What does Alison think of him? She is still in love with Geoffrey, presumed killed by enemy action, but Colpeper both fascinates and troubles her. When she is driving Pru’s horse and cart, Bob seated in the back, and it passes Colpeper’s house, she starts at the sight of him scything grass in the garden, an image probably inspired by the reaper who eerily tolls a bell beside a Stygian river in Carl Theodor Dreyer’s Vampyre (1932).
Colpeper’s appearance here heightens his otherworldiness because it interrupts the leisurely sequence, scored to Allan Gray’s jinking andante tune, that lures the viewer into a trancelike meditation of Chillingbourne’s bucolic beauty. (Pictured above: John Sweet, Sheila Sim, and "Smiler")
Twice more Colpeper materialises beside Alison, like Puck in Kipling’s Puck of Pook Hill, Powell’s favourite book as a child and a key influence on A Canterbury Tale. The first is when he rises up as she walks on the Pilgrims' Way before inviting her to sit with him. Following Alison’s rapt response to Colpeper’s lecture and donation of the Roman coins to his museum, he admits he misjudged her and she him; their values (her empathy for his cause; his admiration for her as an intelligent and capable woman) have merged. Alison's demonstrations that women have the physical strength and resourcefulness to do men's work during wartime, and her insistence on being respected for it, are another theme of A Canterbury Tale that has been neglected.
Lest there be any doubt Colpeper is drawn to Alison, Powell and Hillier changed the camera’s position to make it seem as if the pair's shoulders are pressed together, creating an illusion of romantic intimacy (pictured below: Sheila Sim and Eric Portman). The mood is spoiled when they hear Peter and Bob chatting as they stroll up the hill and mention Alison’s part in their smoking out of “old Gluepeper”.

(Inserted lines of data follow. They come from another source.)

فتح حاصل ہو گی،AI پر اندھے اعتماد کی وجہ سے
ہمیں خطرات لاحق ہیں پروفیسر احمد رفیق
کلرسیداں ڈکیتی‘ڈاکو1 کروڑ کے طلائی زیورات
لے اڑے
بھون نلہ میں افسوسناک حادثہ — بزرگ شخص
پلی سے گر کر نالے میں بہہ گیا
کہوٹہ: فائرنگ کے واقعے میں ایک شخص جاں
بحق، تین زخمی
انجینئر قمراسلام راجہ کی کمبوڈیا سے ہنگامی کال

In Canterbury, Colpeper shows up suddenly outside the garage where Alison is sorrowfully inspecting her dusty caravan with its moth-eaten curtains. “Everybody has disappointments. Life is full of disappointments,” he says.
Though he seems to be addressing her tragic loss, moments later she receives her blessing. It is a gift from god – evidenced by a slight camera move that frames the cathedral tower in a window panel inside the garage – arranged by Colpeper.

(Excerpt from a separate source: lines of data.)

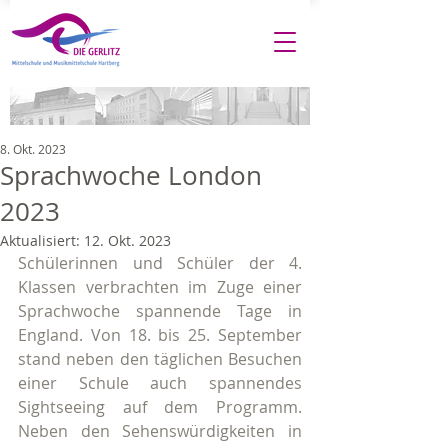
8. Okt. 2023
Sprachwoche London
2023
Aktualisiert:
12. Okt. 2023
Schülerinnen und Schüler der 4. 
Klassen verbrachten im Zuge einer 
Sprachwoche spannende Tage in 
England. Von 18. bis 25. September 
stand neben den täglichen Besuchen 
einer Schule auch spannendes 
Sightseeing auf dem Programm. 
Neben den Sehenswürdigkeiten in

If Colpeper is speaking of his inevitably disappointed feelings for Alison, bearing them must be his penance in lieu of a secular punishment for his glue assaults. Fully redeemed, Colpeper is last seen, his eyes stoically averted downwards as Alison, walking with Geoffrey’s father, passes him standing alone among the people congregating in the cathedral for the service to bless the departing soldiers.
A montage of shots of its great edifice, with one of its pealing bells, ends with a vista of the tower – seen from the Pilgrims' Way and hymned by Allan Gray’s celestial choral refrain. The credits roll over shots of men and women strolling toward one of the ex-glueman’s lectures on an England that, since 1943, has receded so far into myth it is barely recognisable.